John Edwards Case: Incredible vs. Unbelievable
The outcome of the John Edwards trial could well hinge on which hard-to-believe version of reality the jury accepts.
That, and which man with an admitted history of lying—Edwards or his former aide Andrew Young—the jury decides is more likely to be telling the truth about what’s at play in the federal case that got underway here Monday.
Prosecutors argue that the spending of $925,000 to hush up Edwards’s affair with Rielle Hunter is a huge aberration from the otherwise tightly regulated campaign finance limits that put donors’ at a maximum of $2300. They say the campaign finance law at issue in Edwards’s case is “quite simple” and “very simple,” as prosecutor David Harbach said in his opening statement.
That ignores that campaign finance law is in tatters and on the verge of complete irrelevance, with donors able to give virtually unlimited amounts.
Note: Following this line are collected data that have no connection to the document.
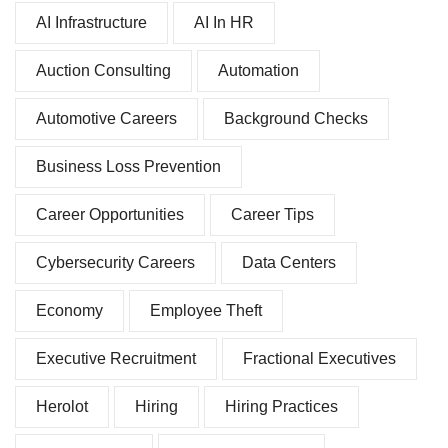
AI Infrastructure
AI In HR
Auction Consulting
Automation
Automotive Careers
Background Checks
Business Loss Prevention
Career Opportunities
Career Tips
Cybersecurity Careers
Data Centers
Economy
Employee Theft
Executive Recruitment
Fractional Executives
Herolot
Hiring
Hiring Practices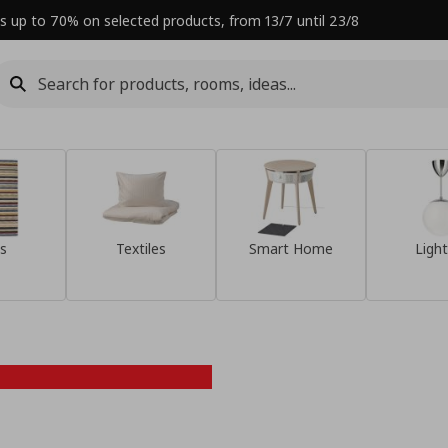
s up to 70% on selected products, from 13/7 until 23/8
s
Textiles
Smart Home
Light
Refresh your
home this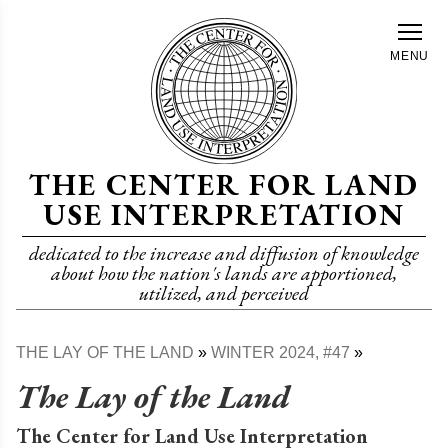
Skip
to
MENU
main
content
THE CENTER FOR LAND
USE INTERPRETATION
dedicated to the increase and diffusion of knowledge
about how the nation's lands are apportioned,
utilized, and perceived
THE LAY OF THE LAND
WINTER 2024, #47
Breadcrumb
The Lay of the Land
The Center for Land Use Interpretation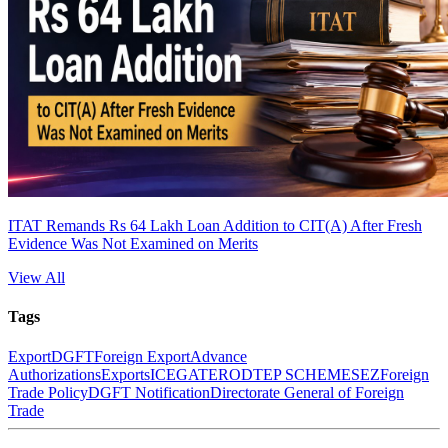
ITAT Remands Rs 64 Lakh Loan Addition to CIT(A) After Fresh
Evidence Was Not Examined on Merits
View All
Tags
Export
DGFT
Foreign Export
Advance
Authorizations
Exports
ICEGATE
RODTEP SCHEME
SEZ
Foreign
Trade Policy
DGFT Notification
Directorate General of Foreign
Trade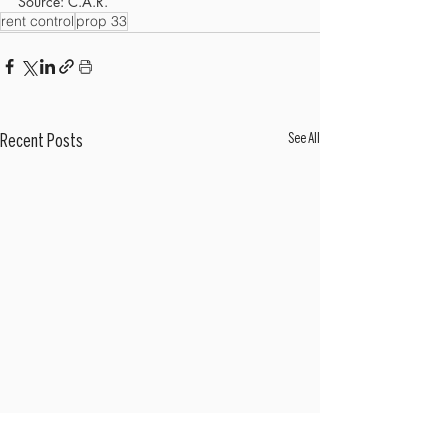
Source: C.A.R.
rent control
prop 33
See All
Recent Posts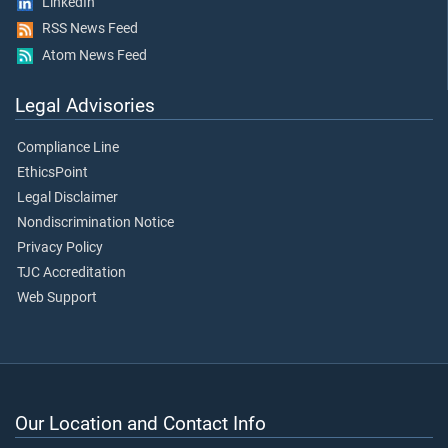
LinkedIn
RSS News Feed
Atom News Feed
Legal Advisories
Compliance Line
EthicsPoint
Legal Disclaimer
Nondiscrimination Notice
Privacy Policy
TJC Accreditation
Web Support
Our Location and Contact Info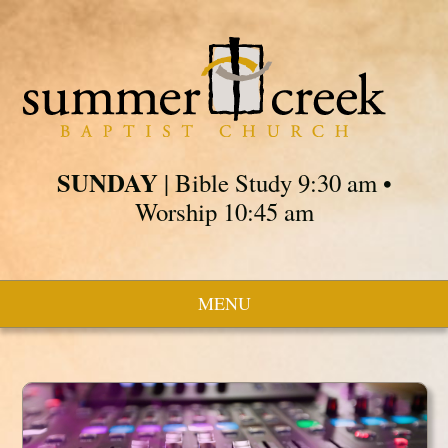
SUNDAY
| Bible Study 9:30 am •
Worship 10:45 am
MENU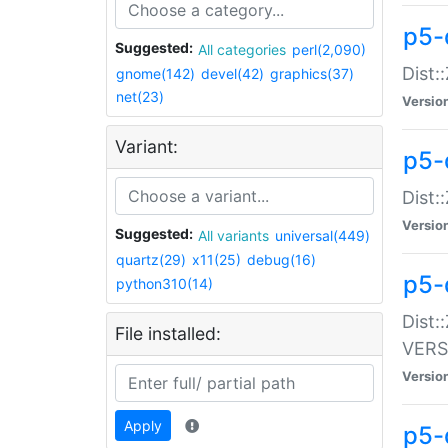
p5-
Suggested:
All categories
perl(2,090)
Dist:
gnome(142)
devel(42)
graphics(37)
net(23)
Versio
Variant:
p5-
Dist:
Versio
Suggested:
All variants
universal(449)
quartz(29)
x11(25)
debug(16)
p5-
python310(14)
Dist:
File installed:
VERS
Versio
Apply
p5-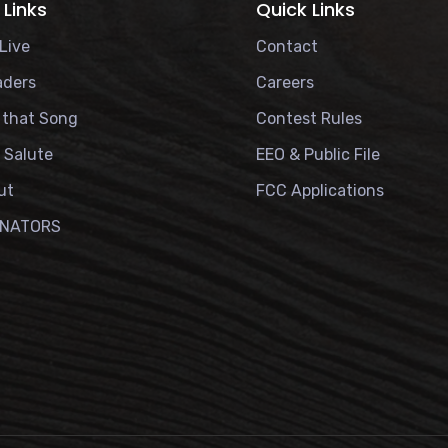
 Links
Quick Links
Live
Contact
aders
Careers
 that Song
Contest Rules
r Salute
EEO & Public File
ut
FCC Applications
ONATORS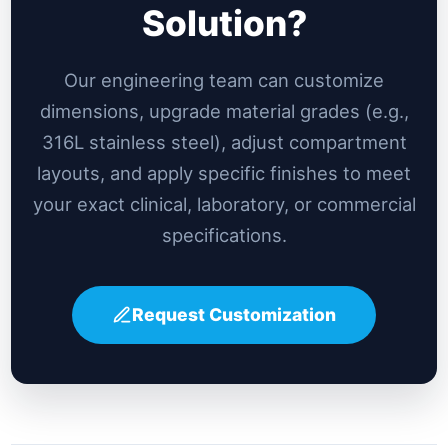
Solution?
Our engineering team can customize
dimensions, upgrade material grades (e.g.,
316L stainless steel), adjust compartment
layouts, and apply specific finishes to meet
your exact clinical, laboratory, or commercial
specifications.
Request Customization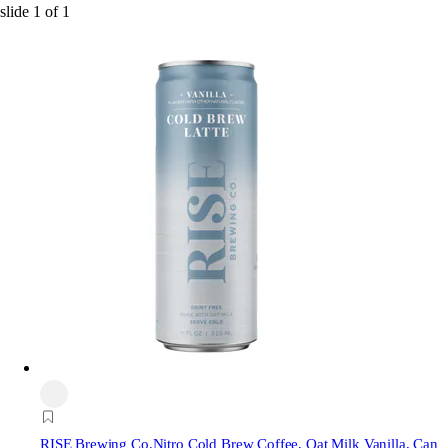
slide
1
of
1
RISE Brewing Co.
Nitro Cold Brew Coffee, Oat Milk Vanilla, Can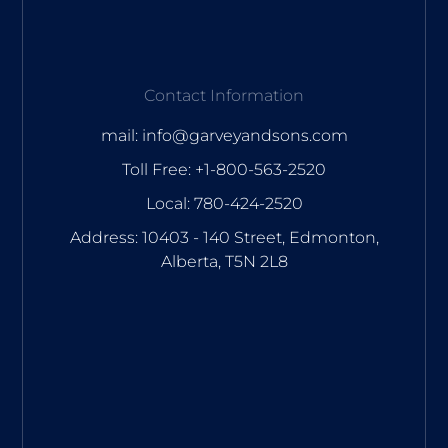
Contact Information
mail: info@garveyandsons.com
Toll Free: +1-800-563-2520
Local: 780-424-2520
Address: 10403 - 140 Street, Edmonton,
Alberta, T5N 2L8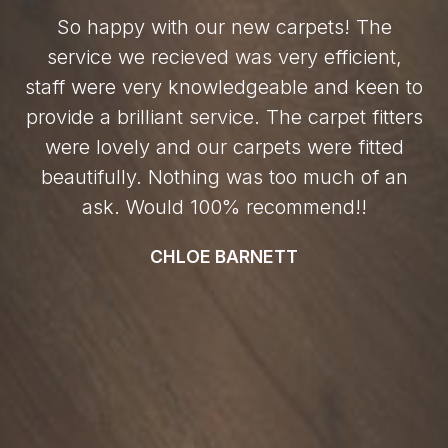
So happy with our new carpets! The
service we recieved was very efficient,
staff were very knowledgeable and keen to
provide a brilliant service. The carpet fitters
were lovely and our carpets were fitted
beautifully. Nothing was too much of an
ask. Would 100% recommend!!
CHLOE BARNETT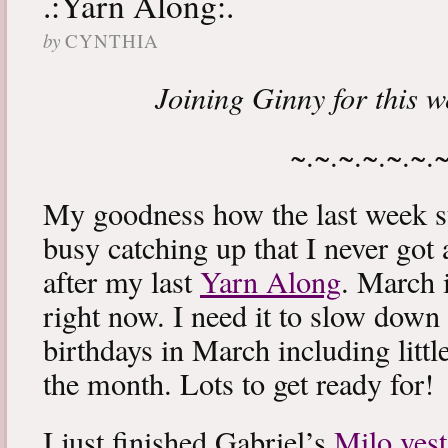
.:Yarn Along:.
by
CYNTHIA
Joining Ginny for this 
~.~.~.~.~.~.
My goodness how the last week s
busy catching up that I never got
after my last
Yarn Along
. March 
right now. I need it to slow down a
birthdays in March including littl
the month. Lots to get ready for!
I just finished Gabriel’s
Milo vest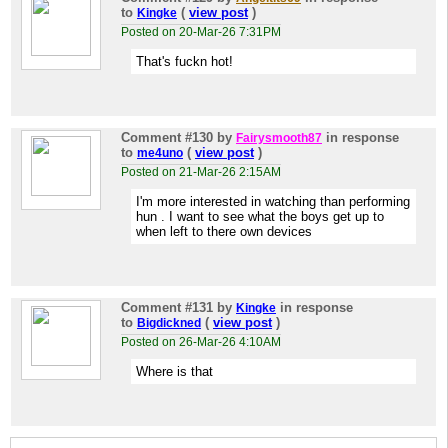
to
(
view post
)
Kingke
Posted on 20-Mar-26 7:31PM
That's fuckn hot!
Comment #130
by
in response
Fairysmooth87
to
(
view post
)
me4uno
Posted on 21-Mar-26 2:15AM
I'm more interested in watching than performing
hun . I want to see what the boys get up to
when left to there own devices
Comment #131
by
in response
Kingke
to
(
view post
)
Bigdickned
Posted on 26-Mar-26 4:10AM
Where is that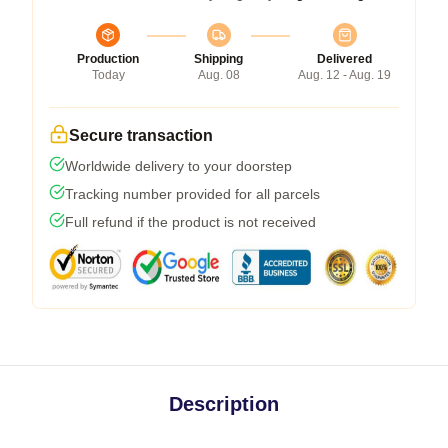
Production
Shipping
Delivered
Today
Aug. 08
Aug. 12 - Aug. 19
Secure transaction
Worldwide delivery to your doorstep
Tracking number provided for all parcels
Full refund if the product is not received
Description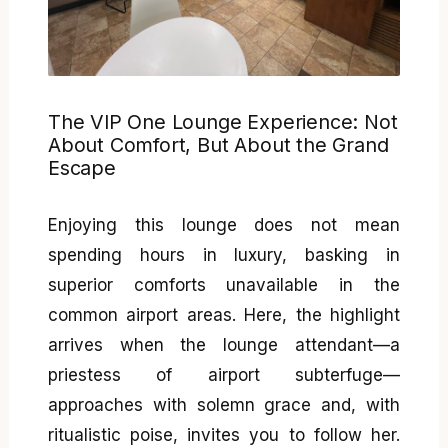
The VIP One Lounge Experience: Not
About Comfort, But About the Grand
Escape
Enjoying this lounge does not mean
spending hours in luxury, basking in
superior comforts unavailable in the
common airport areas. Here, the highlight
arrives when the lounge attendant—a
priestess of airport subterfuge—
approaches with solemn grace and, with
ritualistic poise, invites you to follow her.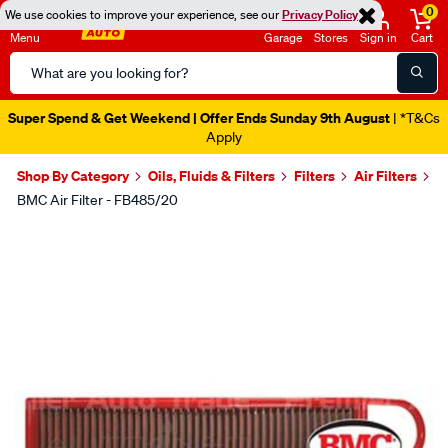
0
We use cookies to improve your experience, see our
Privacy Policy
Menu
Garage
Stores
Sign in
Cart
Search
Catalog
Super Spend & Get Weekend | Offer Ends Sunday 9th August
| *T&Cs
Apply
Shop By Category
Oils, Fluids & Filters
Filters
Air Filters
BMC Air Filter - FB485/20
Images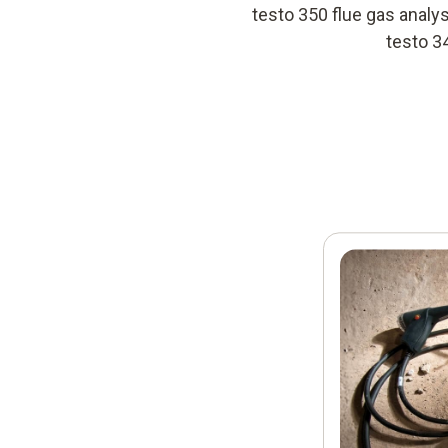
testo 350 flue gas anal
testo 3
Just look at casino magnate Sheldon Adelson, who’s given $26.5 million in an apparently fruitless effort to help Newt Gingrich win the presidency. (If only super PACs were around in 2008!) Any juror who knows that wealthy people give millions to get presidential candidates elected is likely to smell a rat if prosecutors suggest that the $925,000 used to keep Hunter in luxury hotels and pay other expenses corrupted the federal campaign finance system, but that far larger amounts aren’t corrupting.
As for the defense, they’re arguing that Edwards had no idea about the hundreds of thousands of dollars Warner-Lambert heir Rachel “Bunny” Mellon spent to hide his mistress at a key time for his presidential bid.